▶ **PROMPT**: Copy out all lines from the entries below in which "December" occurs.

-=-=-

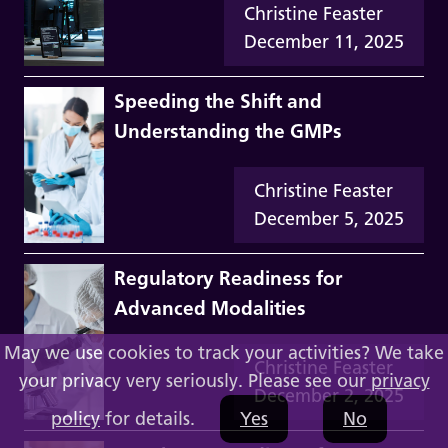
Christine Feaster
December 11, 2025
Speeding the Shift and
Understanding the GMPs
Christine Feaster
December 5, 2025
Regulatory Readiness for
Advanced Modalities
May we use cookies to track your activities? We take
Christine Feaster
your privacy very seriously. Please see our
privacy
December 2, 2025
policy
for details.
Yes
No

-=-=-

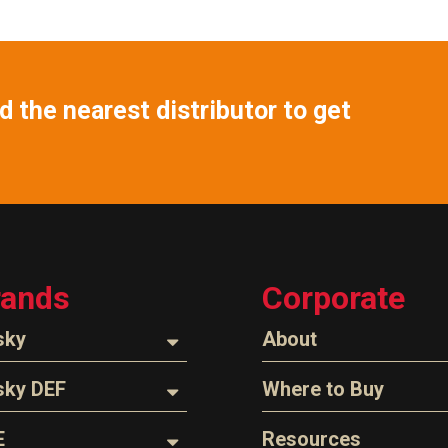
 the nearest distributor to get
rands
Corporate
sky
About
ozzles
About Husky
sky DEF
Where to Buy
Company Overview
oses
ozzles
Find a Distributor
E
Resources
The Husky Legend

-=-=-

▶ **RESULT**:
December 11, 2025
December 5, 2025
December 2, 2025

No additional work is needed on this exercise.